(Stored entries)
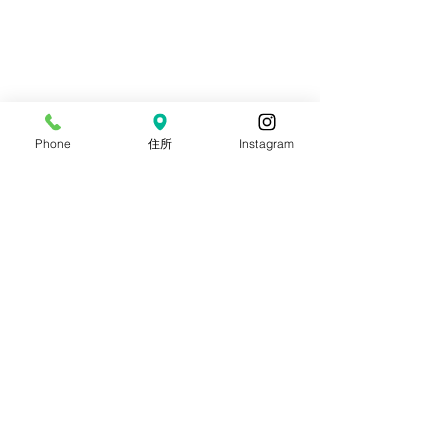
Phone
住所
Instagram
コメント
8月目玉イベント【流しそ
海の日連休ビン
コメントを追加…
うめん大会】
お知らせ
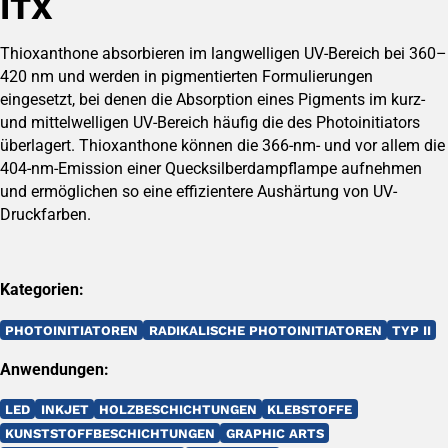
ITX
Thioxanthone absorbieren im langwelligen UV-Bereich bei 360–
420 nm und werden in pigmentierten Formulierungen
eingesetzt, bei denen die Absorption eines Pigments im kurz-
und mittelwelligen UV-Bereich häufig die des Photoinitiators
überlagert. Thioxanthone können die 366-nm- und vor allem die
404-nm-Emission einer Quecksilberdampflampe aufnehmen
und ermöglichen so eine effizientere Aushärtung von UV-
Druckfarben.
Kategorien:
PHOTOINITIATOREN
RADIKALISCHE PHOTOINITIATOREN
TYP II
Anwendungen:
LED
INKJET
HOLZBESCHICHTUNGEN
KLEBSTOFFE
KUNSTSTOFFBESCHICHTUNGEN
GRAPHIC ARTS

* * *

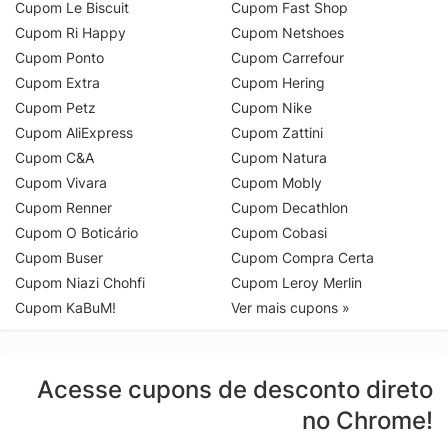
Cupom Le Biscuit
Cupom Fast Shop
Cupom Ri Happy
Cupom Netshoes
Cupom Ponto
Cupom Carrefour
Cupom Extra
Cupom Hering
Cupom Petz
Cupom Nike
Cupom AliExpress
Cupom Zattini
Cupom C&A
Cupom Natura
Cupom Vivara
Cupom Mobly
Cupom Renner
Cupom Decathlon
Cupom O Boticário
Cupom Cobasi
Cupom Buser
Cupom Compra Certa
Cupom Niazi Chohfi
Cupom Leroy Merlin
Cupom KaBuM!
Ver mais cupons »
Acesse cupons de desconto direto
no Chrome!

= Task details =
From the data above, show each line that contains "Thioxanthone".

= Expected answer =
Thioxanthone absorbieren im langwelligen UV-Bereich bei 360–
überlagert. Thioxanthone können die 366-nm- und vor allem die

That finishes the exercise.